WHAT IS BEING ASKED:
Look through the lines below and extract any with the word "Reliant".

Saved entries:
○ ○ ○ ○ ○

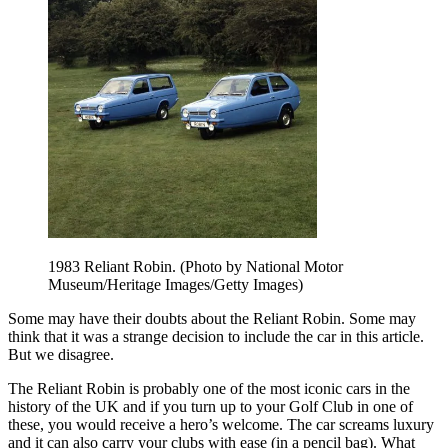
1983 Reliant Robin. (Photo by National Motor
Museum/Heritage Images/Getty Images)
Some may have their doubts about the Reliant Robin. Some may
think that it was a strange decision to include the car in this article.
But we disagree.
The Reliant Robin is probably one of the most iconic cars in the
history of the UK and if you turn up to your Golf Club in one of
these, you would receive a hero’s welcome. The car screams luxury
and it can also carry your clubs with ease (in a pencil bag). What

○ ○ ○ ○ ○

OUTPUT FOR THIS TASK:
1983 Reliant Robin. (Photo by National Motor
Some may have their doubts about the Reliant Robin. Some may
The Reliant Robin is probably one of the most iconic cars in the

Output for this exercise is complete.